I found that most of my fish carnivores and all ate the pea's some being more picky and spitting out the shell others eating them whole


----------



## Shiyuu (Apr 9, 2011)

What about fruits?? Can I feed them say.... Fuji persimmons, pears, grapes, bananas?


----------



## Diztrbd1 (Apr 21, 2010)

Longimanus said:


> Cucumber, thawed frozen peas and romaine lettuce. I found zucchini was messier, but I will try carving the seeds out.
> 
> do you guys cook the sweet potato first?


Im no expert but I read you shouldn't cook any veggies before feeding, probably because it softens them up. However it was recommended to blanch them as it is supposed to make them last longer.

I personally just feed them raw veggies, frozen peas de-shelled, zucchini, cucumbers and such...mostly greens. As for fruits haven't tried any but I would think the softer ones like bananas and such wouldn't be a good choice as opposed to apples and such. I would think the softer ones would become messy pretty quick if not eaten fast enough


----------



## Momobobo (Sep 28, 2010)

Cooking drains some of the nutrients out, thats the main reason.

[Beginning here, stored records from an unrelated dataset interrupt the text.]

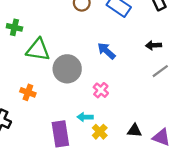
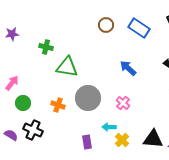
gray circle: (67, 69) -> (88, 98), moved
black triangle: (134, 131) -> (153, 139), size x1.5
purple rectangle: (60, 134) -> (87, 142), size x0.6

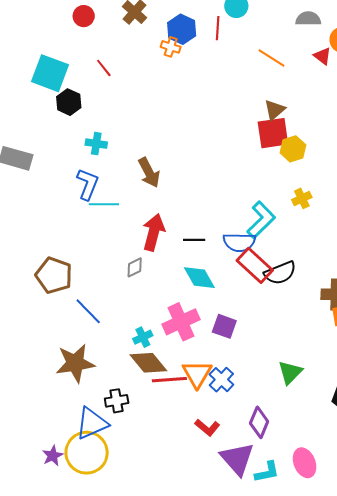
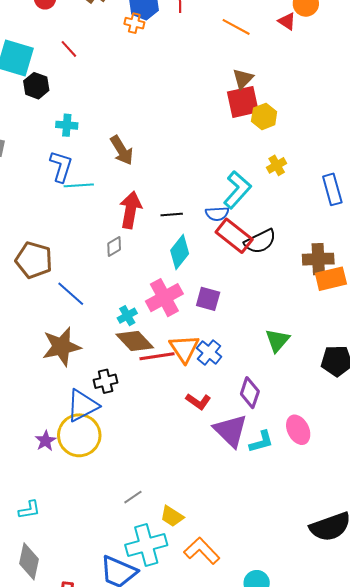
blue semicircle: (239, 242) -> (217, 214), size x0.7
cyan diamond: (199, 278) -> (180, 252), turned 72

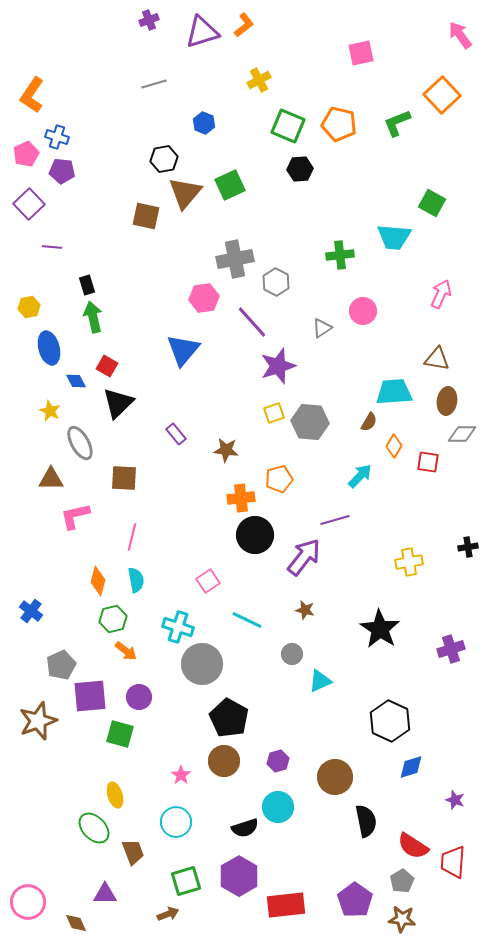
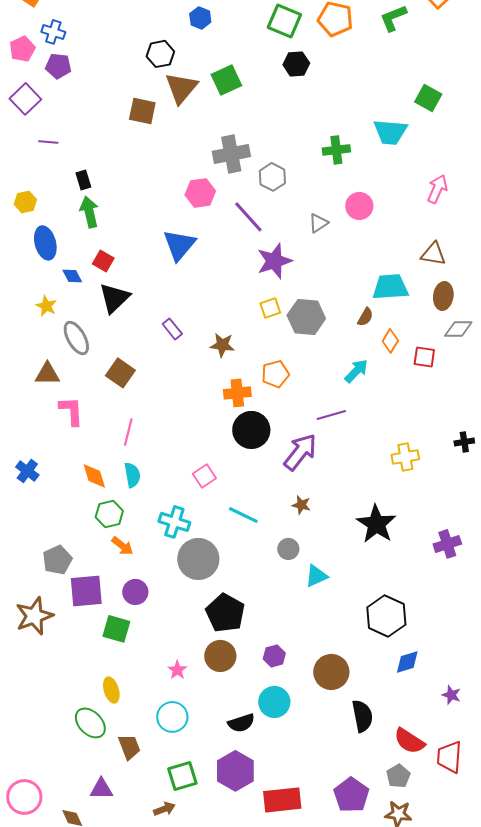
brown square: (124, 478) -> (120, 373), turned 32
pink L-shape: (75, 516) -> (71, 411), turned 100
orange diamond: (98, 581) -> (94, 476), turned -32
blue cross: (31, 611) -> (27, 471), moved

Also, cucumber and lettuce ain't great. Mainly water.

Zucchini, yams, squashes, and whatever else leftover from dinner


----------



## shift (Dec 21, 2012)

I tend to. Blanch / freeze. Zucchini. Spinach and kale for the shrimp. They swarm it when I drop it in


----------



## ansio (Oct 3, 2019)

*vegetable for bottom feeders*

Many bottom feeders get their nutrients from algae and other plant material. Others are carnivores and eat other bottom feeders.


----------



## Otocinclus (Aug 31, 2012)

Diztrbd1 said:


> Im no expert but I read you shouldn't cook any veggies before feeding, probably because it softens them up. However it was recommended to blanch them as it is supposed to make them last longer.
> 
> I personally just feed them raw veggies, frozen peas de-shelled, zucchini, cucumbers and such...mostly greens. As for fruits haven't tried any but I would think the softer ones like bananas and such wouldn't be a good choice as opposed to apples and such. I would think the softer ones would become messy pretty quick if not eaten fast enough


The vegetables will naturally soften in the water over time, the blanching just allows the fish to start eating them almost immediately which reduces the mess as the veggie isn't sitting in there long enough.

My otocinclus are voracious eaters of zucchini -> they probably eat a zucchini a week.


----------



## onefishtwofish (Apr 21, 2010)

as for fruit mine seem to like watermelon


----------